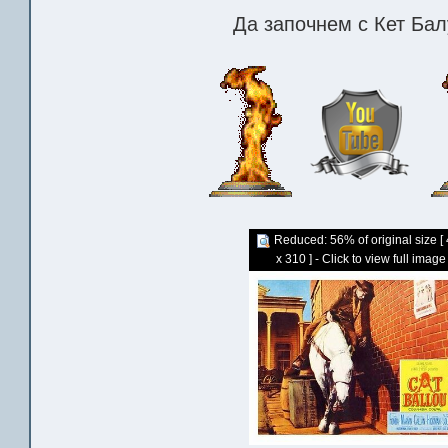
Да започнем с Кет Балу
Reduced: 56% of original size [
x 310 ] - Click to view full image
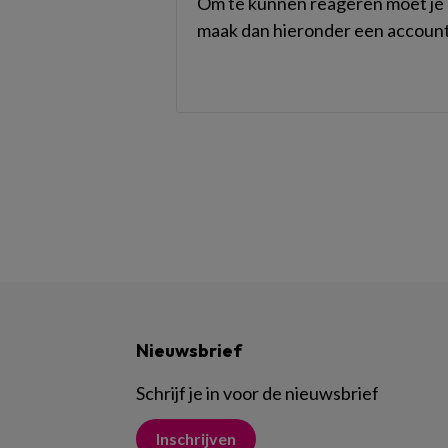
Om te kunnen reageren moet je i
maak dan hieronder een account
Nieuwsbrief
Schrijf je in voor de nieuwsbrief
Inschrijven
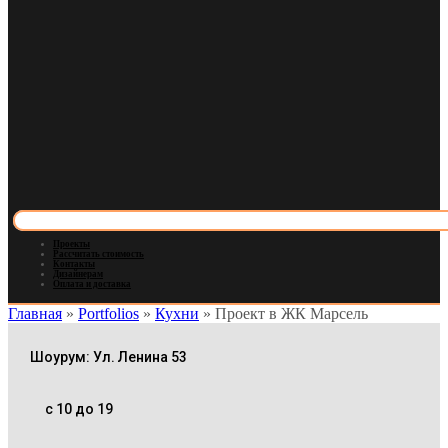
Проекты
Рассчитать стоимость
Контакты
Дизайнерам
Оплата и доставка
Главная
»
Portfolios
»
Кухни
»
Проект в ЖК Марсель
Шоурум: Ул. Ленина 53
с 10 до 19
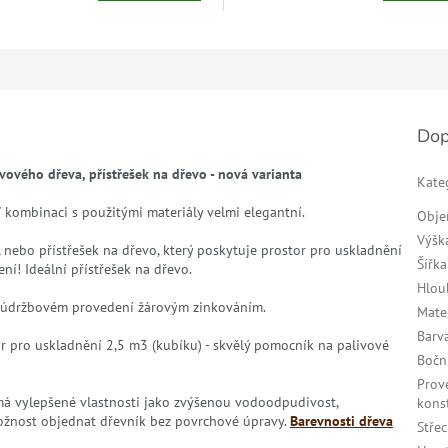
Dop
ového dřeva, přístřešek na dřevo - nová varianta
Kate
V kombinaci s použitými materiály velmi elegantní.
Obj
Výšk
 nebo přístřešek na dřevo, který poskytuje prostor pro uskladnění
Šířka
ní! Ideální přístřešek na dřevo.
Hlou
ezúdržbovém provedení žárovým zinkováním.
Mate
Barv
tor pro uskladnění 2,5 m3 (kubíku) - skvělý pomocník na palivové
Bočn
Prov
á má vylepšené vlastnosti jako zvýšenou vodoodpudivost,
kons
ožnost objednat dřevník bez povrchové úpravy.
Barevnosti dřeva
Stře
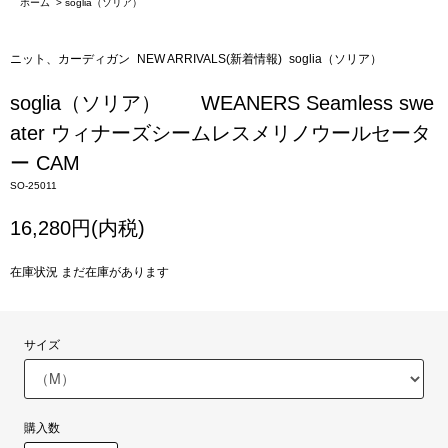
ホーム
>
soglia（ソリア）
ニット、カーディガン
NEW ARRIVALS(新着情報)
soglia（ソリア）
soglia（ソリア） WEANERS Seamless swe
ater ウィナーズシームレスメリノウールセータ
ー CAM
SO-25011
16,280円(内税)
在庫状況 まだ在庫があります
サイズ
購入数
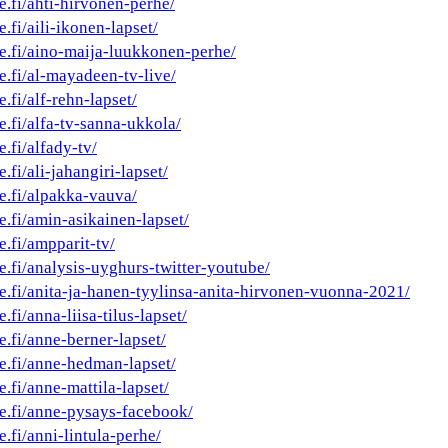
e.fi/ahti-hirvonen-perhe/
e.fi/aili-ikonen-lapset/
he.fi/aino-maija-luukkonen-perhe/
e.fi/al-mayadeen-tv-live/
.fi/alf-rehn-lapset/
e.fi/alfa-tv-sanna-ukkola/
e.fi/alfady-tv/
.fi/ali-jahangiri-lapset/
e.fi/alpakka-vauva/
e.fi/amin-asikainen-lapset/
e.fi/ampparit-tv/
e.fi/analysis-uyghurs-twitter-youtube/
he.fi/anita-ja-hanen-tyylinsa-anita-hirvonen-vuonna-2021/
.fi/anna-liisa-tilus-lapset/
e.fi/anne-berner-lapset/
he.fi/anne-hedman-lapset/
e.fi/anne-mattila-lapset/
he.fi/anne-pysays-facebook/
e.fi/anni-lintula-perhe/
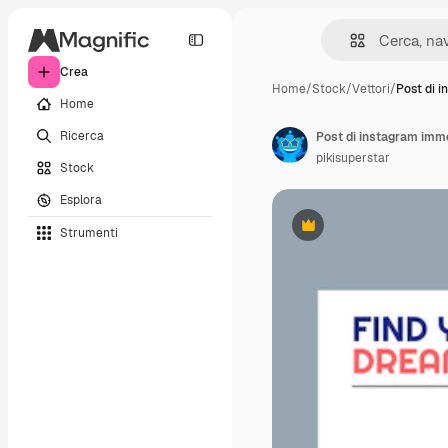
Crea
Home
/
Stock
/
Vettori
/
Post di 
Home
Ricerca
Post di instagram immo
pikisuperstar
Stock
Esplora
Strumenti
Premium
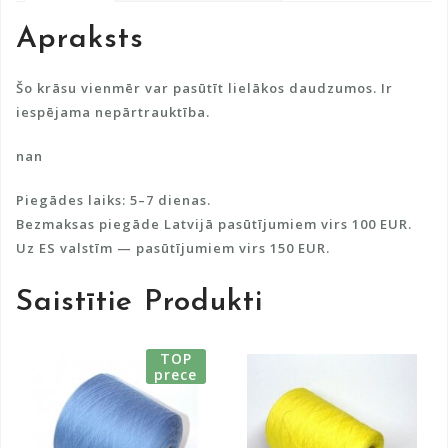
a
Apraksts
t
i
v
Šo krāsu vienmēr var pasūtīt lielākos daudzumos. Ir
e
iespējama nepārtrauktība.
:
nan
Piegādes laiks: 5–7 dienas.
Bezmaksas piegāde Latvijā pasūtījumiem virs 100 EUR.
Uz ES valstīm — pasūtījumiem virs 150 EUR.
Saistītie Produkti
TOP
prece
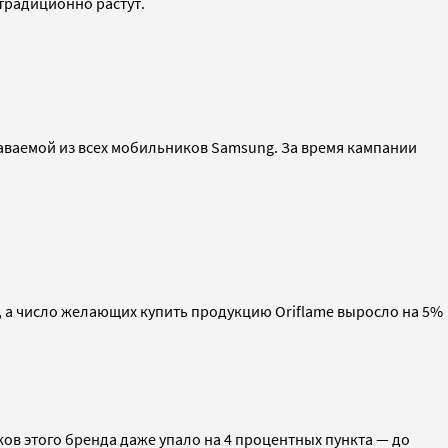
 традиционно растут.
аваемой из всех мобильников Samsung. За время кампании
, а число желающих купить продукцию Oriflame выросло на 5%
ков этого бренда даже упало на 4 процентных пункта — до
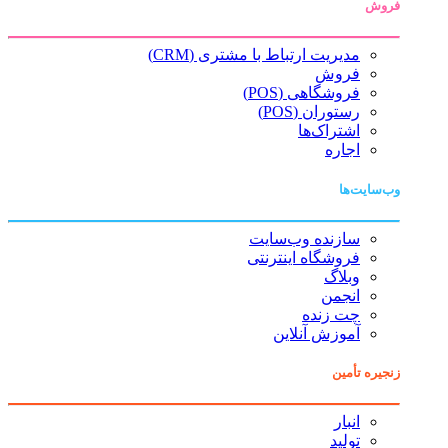
فروش
مدیریت ارتباط با مشتری (CRM)
فروش
فروشگاهی (POS)
رستوران (POS)
اشتراک‌ها
اجاره
وب‌سایت‌ها
سازنده وب‌سایت
فروشگاه اینترنتی
وبلاگ
انجمن
چت زنده
آموزش آنلاین
زنجیره تأمین
انبار
تولید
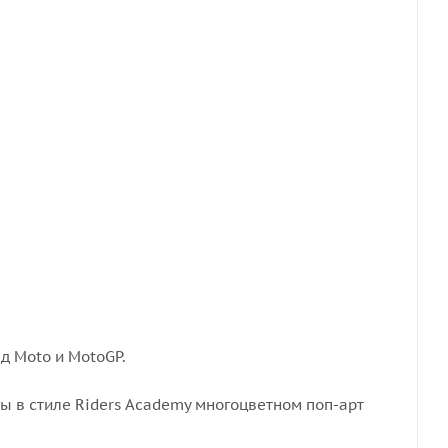
д Moto и MotoGP.
 в стиле Riders Academy многоцветном поп-арт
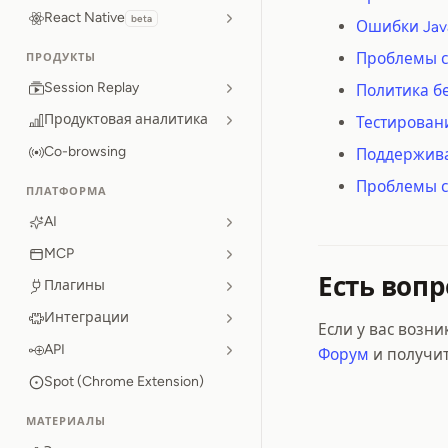
React Native
beta
Ошибки Java
Проблемы с
ПРОДУКТЫ
Session Replay
Политика бе
Продуктовая аналитика
Тестировани
Co-browsing
Поддержив
Проблемы с
ПЛАТФОРМА
AI
MCP
Есть вопр
Плагины
Интеграции
Если у вас возн
API
Форум
и получит
Spot (Chrome Extension)
МАТЕРИАЛЫ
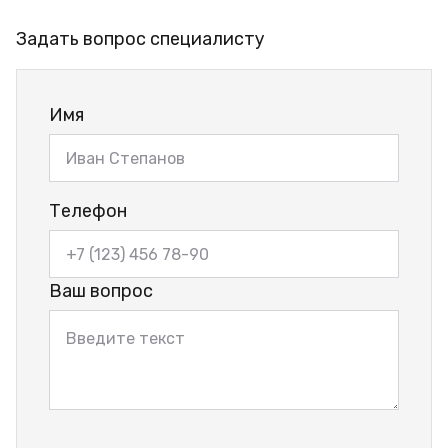
Задать вопрос специалисту
Имя
Телефон
Ваш вопрос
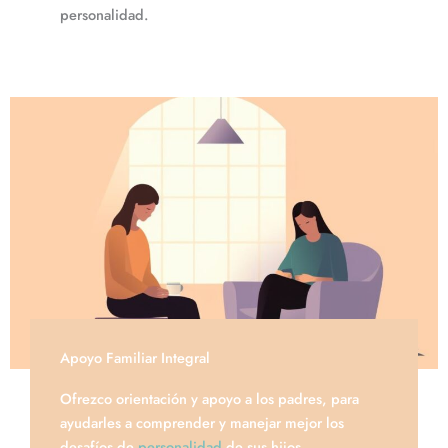
personalidad.
Apoyo Familiar Integral
Ofrezco orientación y apoyo a los padres, para
ayudarles a comprender y manejar mejor los
desafíos de
personalidad
de sus hijos.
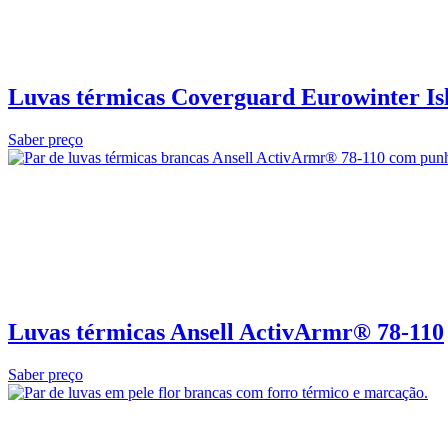
Luvas térmicas Coverguard Eurowinter Is
Saber preço
Luvas térmicas Ansell ActivArmr® 78‑110
Saber preço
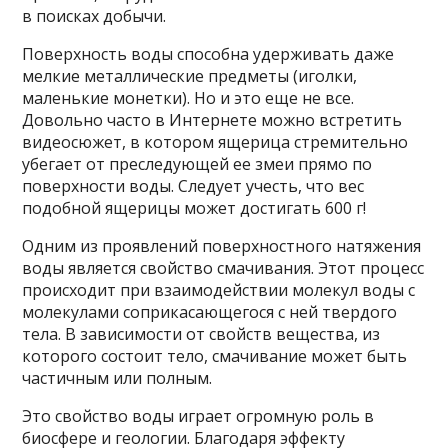
в поисках добычи.
Поверхность воды способна удерживать даже
мелкие металлические предметы (иголки,
маленькие монетки). Но и это еще не все.
Довольно часто в Интернете можно встретить
видеосюжет, в котором ящерица стремительно
убегает от преследующей ее змеи прямо по
поверхности воды. Следует учесть, что вес
подобной ящерицы может достигать 600 г!
Одним из проявлений поверхностного натяжения
воды является свойство смачивания. Этот процесс
происходит при взаимодействии молекул воды с
молекулами соприкасающегося с ней твердого
тела. В зависимости от свойств вещества, из
которого состоит тело, смачивание может быть
частичным или полным.
Это свойство воды играет огромную роль в
биосфере и геологии. Благодаря эффекту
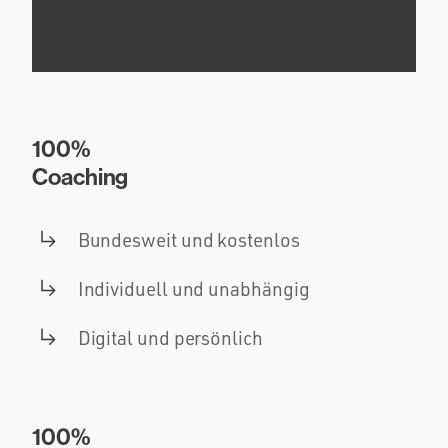
100%
Coaching
Bundesweit und kostenlos
Individuell und unabhängig
Digital und persönlich
100%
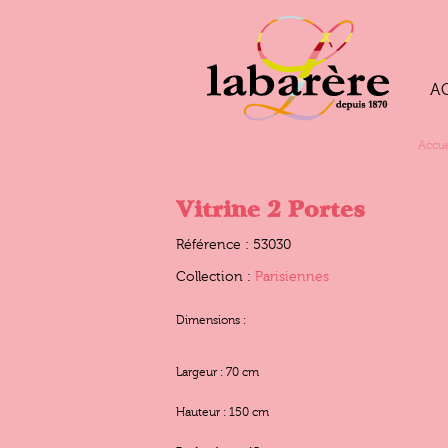
A
Accue
Vitrine 2 Portes
Référence : 53030
Collection :
Parisiennes
Dimensions :
Largeur : 70 cm
Hauteur : 150 cm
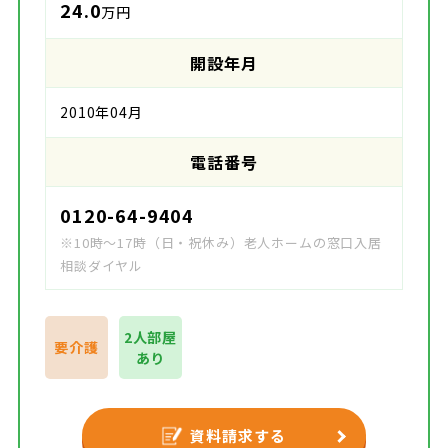
24.0
万円
開設年月
2010年04月
電話番号
0120-64-9404
※10時～17時（日・祝休み）老人ホームの窓口入居
相談ダイヤル
2人部屋
要介護
あり
資料請求する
________________________
Go through the listing above line by line and state how many lines include the string "dřevo". Write only the number.

3